The task
Each entry below must be given again word for word, with no pictures.

(Saved entries)
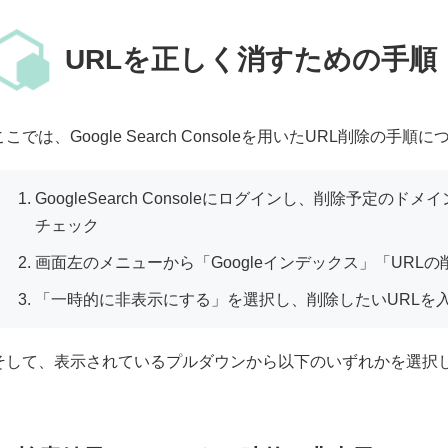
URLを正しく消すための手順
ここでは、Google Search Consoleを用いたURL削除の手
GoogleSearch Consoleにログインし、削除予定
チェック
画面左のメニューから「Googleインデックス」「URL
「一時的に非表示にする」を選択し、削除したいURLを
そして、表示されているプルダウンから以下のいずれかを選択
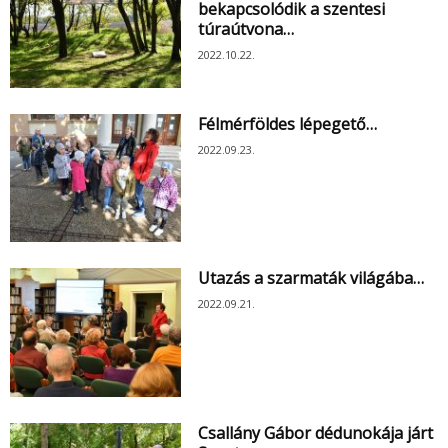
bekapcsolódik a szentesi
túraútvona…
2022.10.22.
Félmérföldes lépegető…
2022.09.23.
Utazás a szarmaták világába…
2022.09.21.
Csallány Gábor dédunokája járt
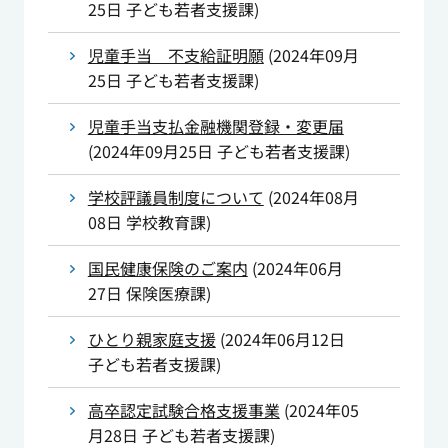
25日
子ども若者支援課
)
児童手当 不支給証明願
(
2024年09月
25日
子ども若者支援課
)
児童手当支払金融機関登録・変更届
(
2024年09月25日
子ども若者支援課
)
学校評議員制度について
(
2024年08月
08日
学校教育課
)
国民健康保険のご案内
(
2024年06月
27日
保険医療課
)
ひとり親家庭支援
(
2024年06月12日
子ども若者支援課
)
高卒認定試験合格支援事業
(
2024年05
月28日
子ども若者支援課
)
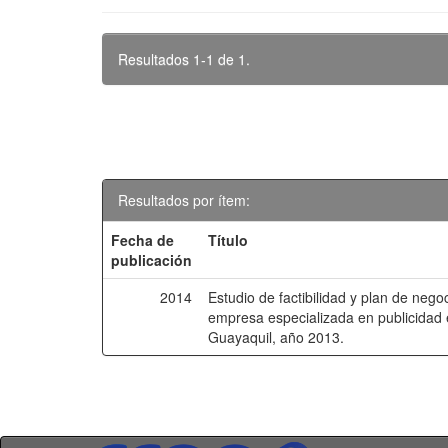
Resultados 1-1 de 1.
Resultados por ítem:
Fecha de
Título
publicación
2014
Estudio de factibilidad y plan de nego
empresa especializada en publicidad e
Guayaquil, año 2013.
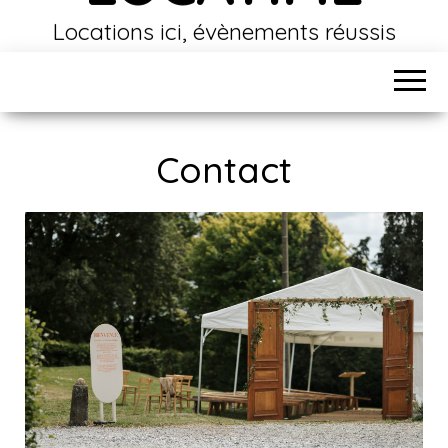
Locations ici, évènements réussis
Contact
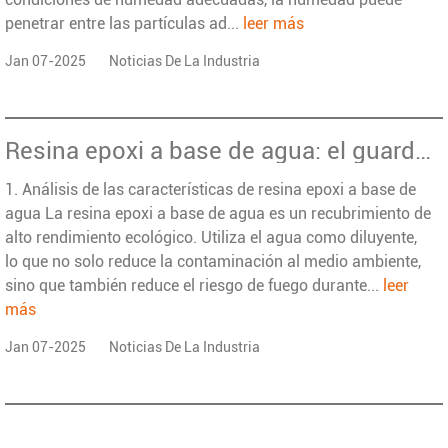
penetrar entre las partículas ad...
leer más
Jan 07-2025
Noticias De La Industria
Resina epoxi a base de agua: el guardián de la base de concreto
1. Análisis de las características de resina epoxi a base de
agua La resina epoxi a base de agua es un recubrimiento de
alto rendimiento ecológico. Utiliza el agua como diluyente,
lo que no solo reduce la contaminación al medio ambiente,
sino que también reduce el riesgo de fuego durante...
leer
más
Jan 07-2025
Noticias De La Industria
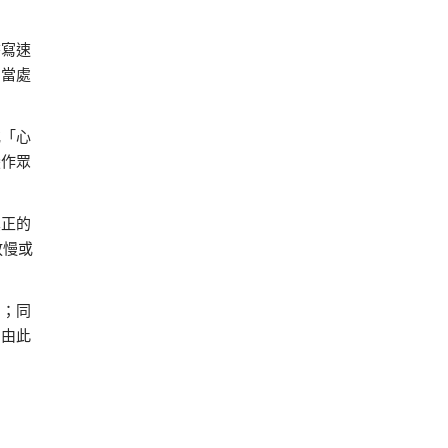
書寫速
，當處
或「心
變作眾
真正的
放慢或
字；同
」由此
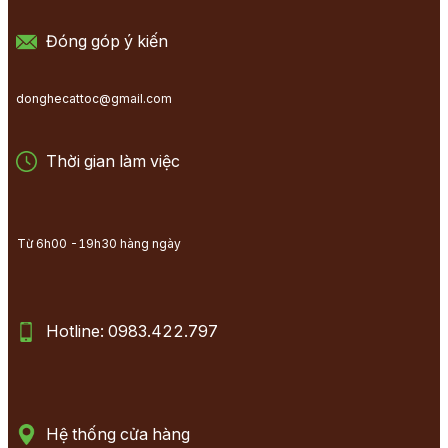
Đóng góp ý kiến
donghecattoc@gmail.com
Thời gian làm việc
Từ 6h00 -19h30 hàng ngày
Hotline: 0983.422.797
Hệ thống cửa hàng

Response
URLを正しく消すための手順
ここでは、Google Search Consoleを用いたURL削除の手
GoogleSearch Consoleにログインし、削除予定
チェック
画面左のメニューから「Googleインデックス」「URL
「一時的に非表示にする」を選択し、削除したいURLを
そして、表示されているプルダウンから以下のいずれかを選択
bekapcsolódik a szentesi
túraútvona…
2022.10.22.
Félmérföldes lépegető…
2022.09.23.
Utazás a szarmaták világába…
2022.09.21.
Csallány Gábor dédunokája járt
25日
子ども若者支援課
)
児童手当 不支給証明願
(
2024年09月
25日
子ども若者支援課
)
児童手当支払金融機関登録・変更届
(
2024年09月25日
子ども若者支援課
)
学校評議員制度について
(
2024年08月
08日
学校教育課
)
国民健康保険のご案内
(
2024年06月
27日
保険医療課
)
ひとり親家庭支援
(
2024年06月12日
子ども若者支援課
)
高卒認定試験合格支援事業
(
2024年05
月28日
子ども若者支援課
)
Resultados 1-1 de 1.
Resultados por ítem:
Fecha de
Título
publicación
2014
Estudio de factibilidad y plan de nego
empresa especializada en publicidad e
Guayaquil, año 2013.
Locations ici, évènements réussis
Contact
penetrar entre las partículas ad...
leer más
Jan 07-2025
Noticias De La Industria
Resina epoxi a base de agua: el guardián de la base de concreto
1. Análisis de las características de resina epoxi a base de
agua La resina epoxi a base de agua es un recubrimiento de
alto rendimiento ecológico. Utiliza el agua como diluyente,
lo que no solo reduce la contaminación al medio ambiente,
sino que también reduce el riesgo de fuego durante...
leer
más
Jan 07-2025
Noticias De La Industria
書寫速
，當處
或「心
變作眾
真正的
放慢或
字；同
」由此
Đóng góp ý kiến
donghecattoc@gmail.com
Thời gian làm việc
Từ 6h00 -19h30 hàng ngày
Hotline: 0983.422.797
Hệ thống cửa hàng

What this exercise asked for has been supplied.